Agreed upon by whom? And how do we know when a norm crosses the threshold where cutting ties with someone over their public speech becomes appropriate? It has to be well over half to avoid tyranny of the majority. So what level of disagreement renders a norm contested?
On Twitter, the Adams case is contentious. Adams has his defenders, both direct and indirect, and not just small accounts run by long-time fans. Influencer Robby Starbuck shared a video in which an interviewer asks some Black people “what are white people superior at?” and they give answers like “repression” and “taking what’s not theirs.” Starbuck called the respondents “racists,” said they should be “shunned,” and argued that if American culture had not been consumed by “madness,” then “every person in this video would lose their job.” Twitter owner Elon Musk responded favorably, drawing more attention to the post.
In a separate discussion, Musk responded to a claim that Adams’ comments were reasonable and his critics are wrong by stating that U.S. media is “racist against whites & Asians,” and “elite colleges & high schools” are too.
“Newspapers are cancelling Dilbert claiming creator Scott Adams ‘made racist comments’ while discussing 26% of blacks don’t think it’s OK to be white,” tweeted Charlie Kirk, president of the influential advocacy group Turning Point USA. “Are we going to ignore the fact 12 million blacks think it’s okay to hate white people, or just be outraged someone noticed?”
(Again, this is based on 30 out of 117 Black responses to an ambiguous survey question.)

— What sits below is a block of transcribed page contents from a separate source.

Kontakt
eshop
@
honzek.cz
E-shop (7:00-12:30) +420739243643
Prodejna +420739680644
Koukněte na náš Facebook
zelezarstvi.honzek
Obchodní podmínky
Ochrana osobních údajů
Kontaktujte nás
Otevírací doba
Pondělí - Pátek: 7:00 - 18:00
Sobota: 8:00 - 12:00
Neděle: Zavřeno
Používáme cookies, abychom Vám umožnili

But that’s Twitter, hardly representative of the country. Maybe it’s one of those fringe positions that appears more prevalent on the platform due to activists, trolls, algorithms, and the owner’s proclivities.

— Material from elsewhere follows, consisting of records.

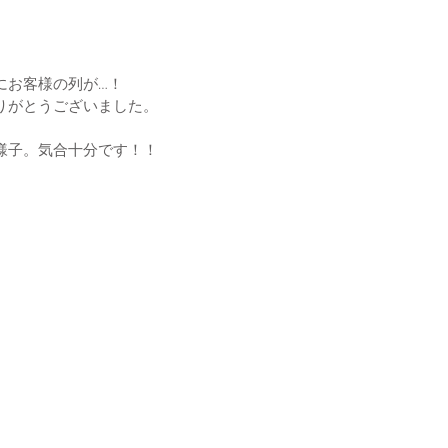
にお客様の列が…！
りがとうございました。
様子。気合十分です！！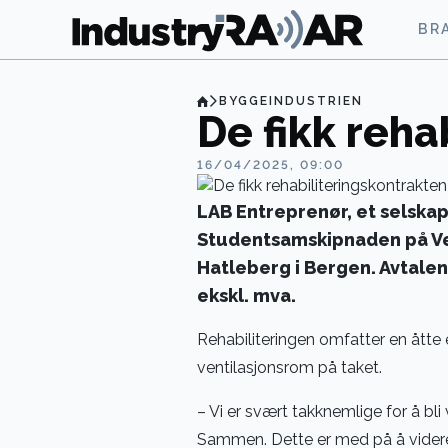
BR
BYGGEINDUSTRIEN
De fikk reha
16/04/2025, 09:00
LAB Entreprenør, et selska
Studentsamskipnaden på Ves
Hatleberg i Bergen. Avtale
ekskl. mva.
Rehabiliteringen omfatter en åtte 
ventilasjonsrom på taket.
– Vi er svært takknemlige for å bli 
Sammen. Dette er med på å videreu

But probably not. The latest big annual survey by PRRI and Brookings, released at the start of February, found that 41 percent of Americans agree that “Today discrimination against white Americans has become as big a problem as discrimination against Black Americans and other minorities.” That works out to over 105 million U.S. adults. I don’t know how many would be sympathetic to at least part of Adams’ argument, but it has to be in the millions.
Proportionality
With norms, “agreed upon” and “overwhelming agreement” apparently don’t mean anything close to consensus. But thinking of it relatively, norms against explicit bigotry like Adams’ are more agreed upon than norms against subtler forms of racism, and norms against anti-Black speech are more established than many others. Therefore, to understand when cancellation is appropriate, we also need the other side of the equation, where reactions should be proportionate to the alleged offenses.
Cancel culture, writer Christina Sommers explained, “refers to cases where individuals face absurdly harsh consequences for relatively minor lapses. Sometimes there are no lapses at all.”
Combining the principles of widespread acceptance and proportionality, Williams argued that, “Social media mobs targeting a person’s employer for often minor or niche offenses should not be indulged as norms are still being figured out. When they are that’s more like what is meant by cancel culture.”
In 2018, comedian Roseanne Barr tweeted “muslim brotherhood & planet of the apes had a baby=vj,” referring to Valerie Jarrett, a top advisor to Barack Obama. Calling a Black person an “ape” is an old, well-known racist trope, and ABC removed her from a revival of her classic sitcom Roseanne. Barr said she was being political, not racist, and "thought the bitch was white.” (Jarrett has mixed ancestry and relatively light skin, but Barr’s comment doesn’t make much sense if directed at a white person.) This month, Roseanne released a new standup special titled “Cancel This.”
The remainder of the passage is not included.